MOLECULAR MECHANISMS OF OLFACTORY INTEGRATION

嗅觉整合的分子机制

• 批准号: 2127674
• 负责人: Timothy S McClintock
• 金额: $ 8.91万
• 依托单位: UNIVERSITY OF KENTUCKY
• 依托单位国家: 美国
• 财政年份: 1994
• 资助国家: 美国
• 起止时间: 1994-04-01 至 1999-03-31
• 项目状态: 已结题
• 来源: https://reporter.nih.gov/project-details/2127674
• 关键词: G protein; Malacostraca; Xenopus; Xenopus oocyte; adenylate cyclase; biological signal transduction; chemoreceptors; cyclic AMP; dendrites; electrophysiology; immunoprecipitation; in situ hybridization; inositol phosphates; laboratory rabbit; membrane channels; molecular cloning; neural information processing; northern blottings; olfactions; phospholipase C; phosphorylation; potassium channel; receptor coupling; second messengers; western blottings

Odorant mixtures which simultaneously activate both the adenylate cyclase and phospholipase C transduction pathways in individual lobster olfactory receptor neurons cause an integrated cellular response. Co-activation of interacting transduction pathways may increase the quality coding capacity of the receptor neuron population by increasing the diversity of receptor neuron response types. The objective of this proposal is test this broad hypothesis by fully characterizing these two transduction pathways and their interactions. Experiments using molecular cloning, biochemical, and electrophysiological techniques are proposed. The hypotheses to be tested are: 1) that all receptor neurons possess both transduction pathways, 2) that cDNA clones from G protein alpha subunits, effector enzymes and second messenger-gated ion channels participate in the series of molecular interactions necessary to mediate olfactory transduction and desensitization, and 3) that any of several biochemical mechanisms mediate interactions between the transduction pathways. Lobster olfactory cDNA sequences for all or part of two G protein alpha subunits and a phospholipase C have been cloned using homology cloning techniques, which will also be used to clone an olfactory adenylate cyclase and a cyclic nucleotide-gated potassium channel. An IP3-gated channel cDNA clone will be isolated by immunoscreening of an expression library. In situ hybridizations will determine the distribution of each clone (hypothesis 1). Antibodies raised to each sequence will be used to test the presence of each clone in olfactory dendrites (hypothesis 2). The interaction pathway from G-protein to enzyme to channel will be studied in heterologous expression studies in eukaryotic cells and by co-immunoprecipitation from olfactory cilia (hypothesis 2). The effects of calcium, calmodulin, and phosphorylation upon the cloned enzymes and ion channels will be determined in functional expression studies (hypotheses 2 and 3).
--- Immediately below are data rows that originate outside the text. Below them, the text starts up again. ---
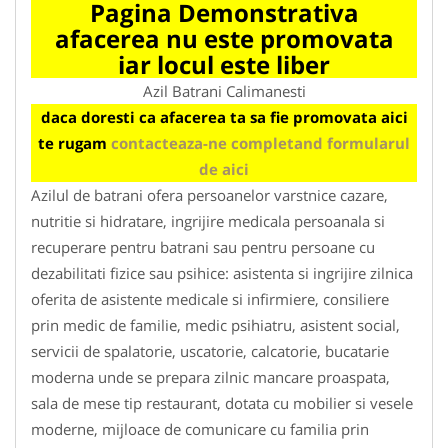
Pagina Demonstrativa
afacerea nu este promovata
iar locul este liber
Azil Batrani Calimanesti
daca doresti ca afacerea ta sa fie promovata aici
te rugam
contacteaza-ne completand formularul
de aici
Azilul de batrani ofera persoanelor varstnice cazare,
nutritie si hidratare, ingrijire medicala persoanala si
recuperare pentru batrani sau pentru persoane cu
dezabilitati fizice sau psihice: asistenta si ingrijire zilnica
oferita de asistente medicale si infirmiere, consiliere
prin medic de familie, medic psihiatru, asistent social,
servicii de spalatorie, uscatorie, calcatorie, bucatarie
moderna unde se prepara zilnic mancare proaspata,
sala de mese tip restaurant, dotata cu mobilier si vesele
moderne, mijloace de comunicare cu familia prin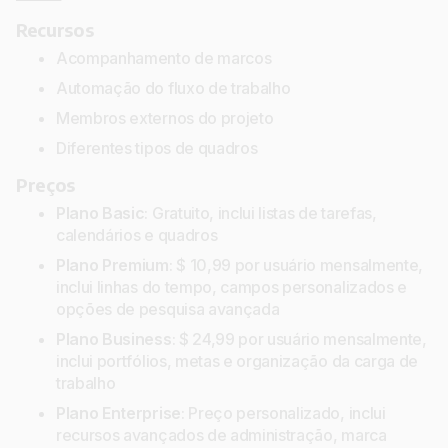
Recursos
Acompanhamento de marcos
Automação do fluxo de trabalho
Membros externos do projeto
Diferentes tipos de quadros
Preços
Plano Basic
: Gratuito, inclui listas de tarefas,
calendários e quadros
Plano Premium
: $ 10,99 por usuário mensalmente,
inclui linhas do tempo, campos personalizados e
opções de pesquisa avançada
Plano Business
: $ 24,99 por usuário mensalmente,
inclui portfólios, metas e organização da carga de
trabalho
Plano Enterprise
: Preço personalizado, inclui
recursos avançados de administração, marca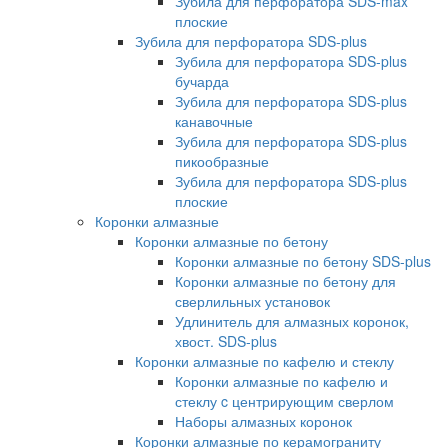
Зубила для перфоратора SDS-max
плоские
Зубила для перфоратора SDS-plus
Зубила для перфоратора SDS-plus
бучарда
Зубила для перфоратора SDS-plus
канавочные
Зубила для перфоратора SDS-plus
пикообразные
Зубила для перфоратора SDS-plus
плоские
Коронки алмазные
Коронки алмазные по бетону
Коронки алмазные по бетону SDS-plus
Коронки алмазные по бетону для
сверлильных установок
Удлинитель для алмазных коронок,
хвост. SDS-plus
Коронки алмазные по кафелю и стеклу
Коронки алмазные по кафелю и
стеклу c центрирующим сверлом
Наборы алмазных коронок
Коронки алмазные по керамограниту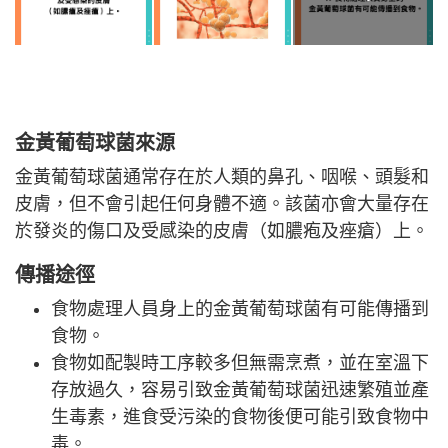
金黃葡萄球菌
來源
金黃葡萄球菌通常存在於人類的鼻孔、咽喉、頭髮和
皮膚，但不會引起任何身體不適。該菌亦會大量存在
於發炎的傷口及受感染的皮膚（如膿疱及痤瘡）上。
傳播途徑
食物處理人員身上的金黃葡萄球菌有可能傳播到
食物。
食物如配製時工序較多但無需烹煮，並在室溫下
存放過久，容易引致金黃葡萄球菌迅速繁殖並產
生毒素，進食受污染的食物後便可能引致食物中
毒。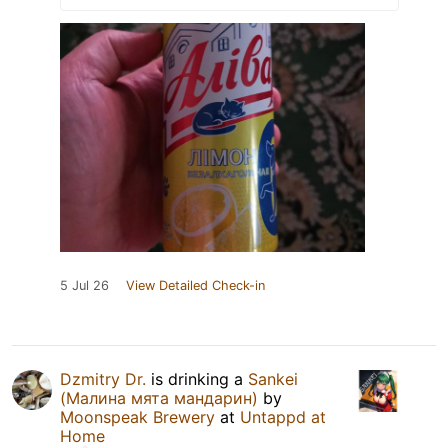
5 Jul 26
View Detailed Check-in
Dzmitry Dr.
is drinking a
Sankei
(Малина мята мандарин)
by
Moonspeak Brewery
at
Untappd at
Home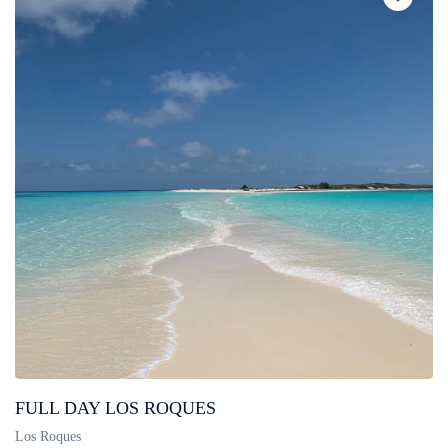
FULL DAY LOS ROQUES
Los Roques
同时激活腺苷酸环化酶的气味混合物 单个龙虾嗅觉中的磷脂酶C转导途径 受体神经元引起整合的细胞反应。 共同激活 相互作用的转导途径可能会增加质量编码能力 通过增加受体的多样性，受体神经元种群的多样性 神经元反应类型。 该提议的目的是测试这一广泛 通过充分表征这两个转导途径和 他们的互动。 使用分子克隆，生化和 提出了电生理技术。 要测试的假设 是：1）所有受体神经元都具有两个转导途径，2） G蛋白α亚基，效应酶和第二个cDNA克隆 信使门控离子通道参与了一系列分子 介导嗅觉转导和 脱敏，3）几种生化机制中的任何一个都介导 转导途径之间的相互作用。 龙虾嗅觉cDNA 两个G蛋白α亚基和A的全部或一部分的序列 磷脂酶C已使用同源克隆技术克隆到克隆中， 还将用于克隆嗅觉腺苷酸环化酶和环状 核苷酸门控钾通道。 IP3门控通道cDNA克隆将 通过对表达式文库进行免疫统计来隔离。 原位 杂交将确定每个克隆的分布（假设 1）。 对每个序列提出的抗体将用于测试存在 嗅树突中的每个克隆（假设2）。 相互作用 从G蛋白到酶再到通道的途径将在异源中研究 在真核细胞和通过共免疫沉淀中的表达研究 嗅觉纤毛（假设2）。 钙，钙调蛋白和 将确定克隆酶和离子通道上的磷酸化 在功能表达研究中（假设2和3）。